### EXERCISE PROMPT
From the line containing "16,965 posts" to the final line of the material below, copy each line exactly, including both endpoints, and leave out all other lines.

### DATASET RECORDS
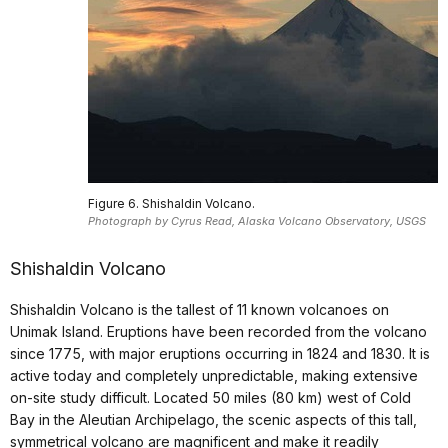
Figure 6. Shishaldin Volcano.
Photograph by Cyrus Read, Alaska Volcano Observatory, USGS
Shishaldin Volcano
Shishaldin Volcano is the tallest of 11 known volcanoes on
Unimak Island. Eruptions have been recorded from the volcano
since 1775, with major eruptions occurring in 1824 and 1830. It is
active today and completely unpredictable, making extensive
on-site study difficult. Located 50 miles (80 km) west of Cold
Bay in the Aleutian Archipelago, the scenic aspects of this tall,
symmetrical volcano are magnificent and make it readily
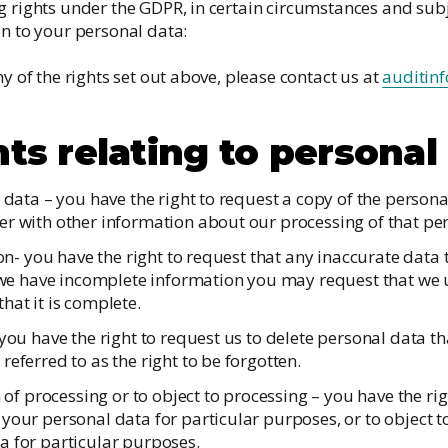
g rights under the GDPR, in certain circumstances and subj
on to your personal data:
ny of the rights set out above, please contact us at
auditin
hts relating to personal
e data – you have the right to request a copy of the person
er with other information about our processing of that pe
tion- you have the right to request that any inaccurate data
if we have incomplete information you may request that we
hat it is complete.
 you have the right to request us to delete personal data t
referred to as the right to be forgotten.
on of processing or to object to processing – you have the ri
your personal data for particular purposes, or to object t
a for particular purposes.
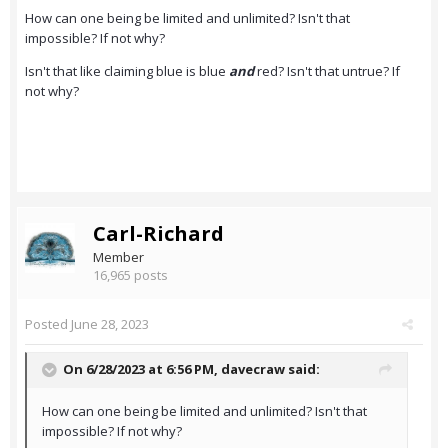
How can one being be limited and unlimited? Isn't that
impossible? If not why?
Isn't that like claiming blue is blue
and
red? Isn't that untrue? If
not why?
Carl-Richard
Member
16,965 posts
Posted
June 28, 2023
On 6/28/2023 at 6:56 PM,
davecraw
said:
How can one being be limited and unlimited? Isn't that
impossible? If not why?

### RESULT OF THIS TASK
16,965 posts
Posted
June 28, 2023
On 6/28/2023 at 6:56 PM,
davecraw
said:
How can one being be limited and unlimited? Isn't that
impossible? If not why?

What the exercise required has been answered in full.